And if all that had happened, the added supply of oil from Iraq would have brought another boon to the world economy, easing the purported bottlenecks in oil production that have pushed prices into the stratosphere.

Instead, since this time in 2003 world crude oil prices have more than doubled by a staggering $30 a barrel, which when multiplied by a daily world consumption in excess of eighty million barrels a day represents history's most massive transfer of wealth to the oil patch, an exorbitant tax on the world economy, and on each and everyone of us (Sheikhs and oil barons excepted).

The reality has evolved tragically differently, for the Iraqis, for the allied expeditionary forces. As regards Iraq's oil industry every effort to upgrade Iraq's oil industry has been met with unrelenting sabotage by the insurgency.

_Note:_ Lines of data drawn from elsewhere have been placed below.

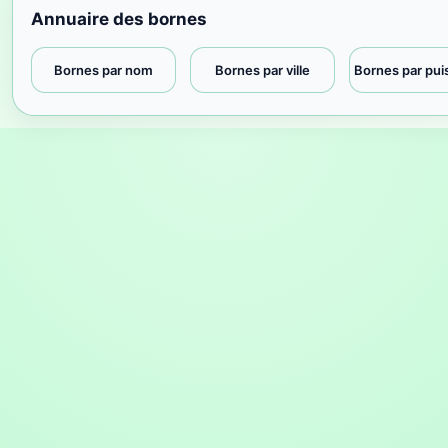
Annuaire des bornes
Bornes par nom
Bornes par ville
Bornes par pu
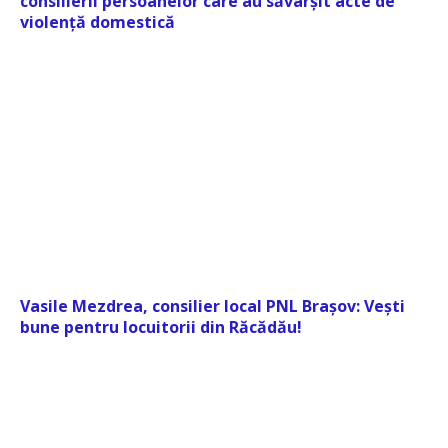
consilierii persoanelor care au săvârșit acte de
violență domestică
Vasile Mezdrea, consilier local PNL Brașov: Vești
bune pentru locuitorii din Răcădău!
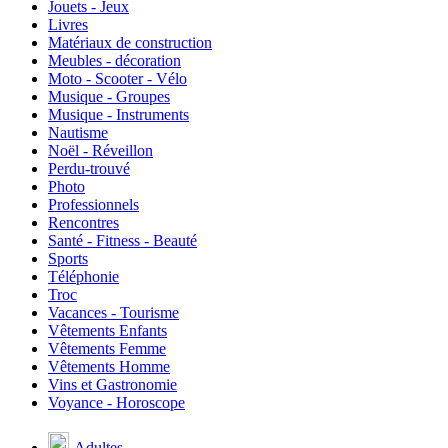
Jouets - Jeux
Livres
Matériaux de construction
Meubles - décoration
Moto - Scooter - Vélo
Musique - Groupes
Musique - Instruments
Nautisme
Noël - Réveillon
Perdu-trouvé
Photo
Professionnels
Rencontres
Santé - Fitness - Beauté
Sports
Téléphonie
Troc
Vacances - Tourisme
Vêtements Enfants
Vêtements Femme
Vêtements Homme
Vins et Gastronomie
Voyance - Horoscope
Adultes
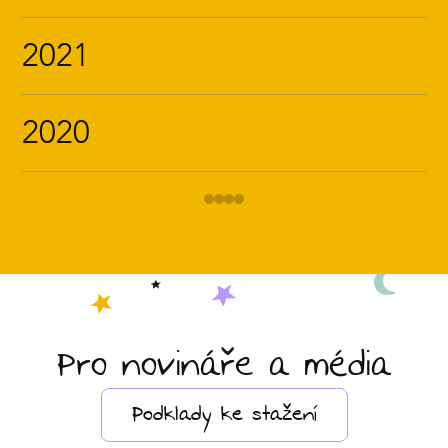
2021
2020
Pro novináře a média
Podklady ke stažení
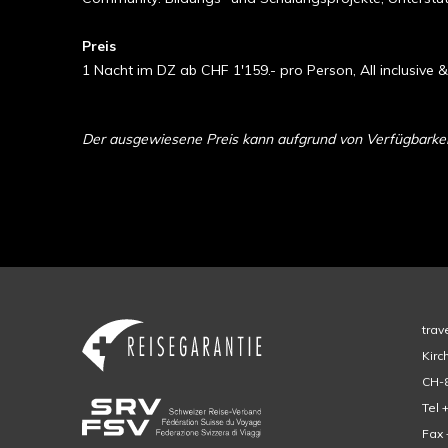
Preis
1 Nacht im DZ ab CHF 1'159.- pro Person, All inclusive &
Der ausgewiesene Preis kann aufgrund von Verfügbarkeit 
trav
Kirc
CH-8
Tel 
Fax 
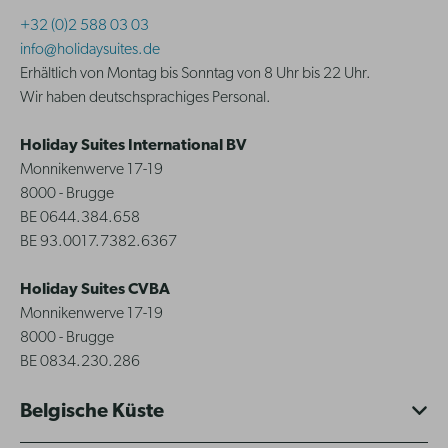
+32 (0)2 588 03 03
info@holidaysuites.de
Erhältlich von Montag bis Sonntag von 8 Uhr bis 22 Uhr.
Wir haben deutschsprachiges Personal.
Holiday Suites International BV
Monnikenwerve 17-19
8000 - Brugge
BE 0644.384.658
BE 93.0017.7382.6367
Holiday Suites CVBA
Monnikenwerve 17-19
8000 - Brugge
BE 0834.230.286
Belgische Küste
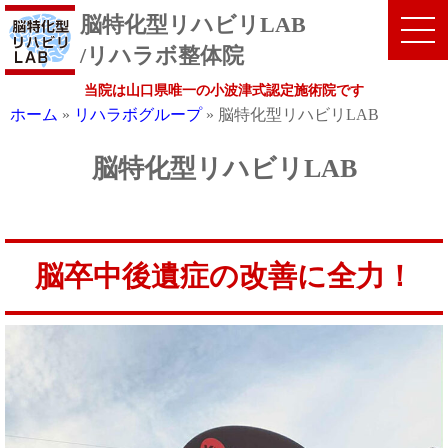
脳特化型リハビリLAB
/リハラボ整体院
当院は山口県唯一の小波津式認定施術院です
ホーム
»
リハラボグループ
»
脳特化型リハビリLAB
脳特化型リハビリLAB
脳卒中後遺症の改善に全力！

Wells and pipelines are blown up, new equipment is stolen or destroyed, entire oilfields are idled for days at a time while repairs are made. At a recent London oil conference, it was reported that plans to rehabilitate the industry have been scrapped, giving up any thought of 5 million barrels a day. Actual daily production has declined every year since the invasion, to 1.7 million barrels a day in 2005 -- and last month's basement low at just 1.1 million barrels a day.

In the shadows, the insurgents are clearly and murderously effective. Which raises a question: Who are they?

To answer that, start with another, more lawyerly question: Cui bono? Who stands to benefit if Iraq isn't producing as much oil as it could? One obvious answer is right across the border, in Saudi Arabia.

As noted here recently, the Saudis have been pumping oil at more than 9 million barrels a day in recent months, and at $60 a barrel and up, that means a gusher of money -- more than $1 billion every two days. But if the price is to be kept that high, supply must be tightly controlled. As the designated "swing" producer of the OPEC oil cartel, it is Saudi Arabia's "duty" to cut back production enough to offset any increase in world supply and thus keep the price up. If Iraq were producing another 3 million barrels a day, the Saudis would have to sacrifice income of fully $180 million every day. Would they like that?

This is a circumstantial case, of course, and it doesn't prove that the Saudis are sabotaging Iraqi wells and pipelines. But they do have a motive. Not least of which attains to Iraq's Shia majority, and its potential for conflict with Saudi Arabia's Sunni theocracy. It is worth noting again that in a little-noticed interview last June, Iraqi Prime Minister Ibrahim al-Jaafari told CNN's Wolf Blitzer that foreign insurgents, weapons, and funding were coming into Iraq not only from Syria, but across the 814-kilometer border with Saudi Arabia as well.

Our leaders, perhaps not uninfluenced by our executive branch's close personal and many layered ties to the Saudi
leadership, keep assuring us that the Saudis are our loyal friends and staunch allies. Why, then, do their state-supported Sunni Wahhabi mosques spew hatred of America and it is Saudi volunteers who had become the vast majority of the "foreign" suicide bombers in Iraq? (Why, for that matter, did 15 of the 19 September 11 hijackers come from Saudi Arabia?) In pondering the Iraqi quagmire, we must confront the likelihood that the insurgency, should this hypothesis be valid, is being fueled by limitless oil billions and an endless chain of imported terrorists, prolonging Iraq's chaos and destabilization and further bolstering the world price of oil. And if that turns out to be the case, we will never achieve our mission in Iraq unless we then deal with these realities, and finally begin to make objective and parochially unencumbered policy decisions, no matter how difficult that may be for this Administration.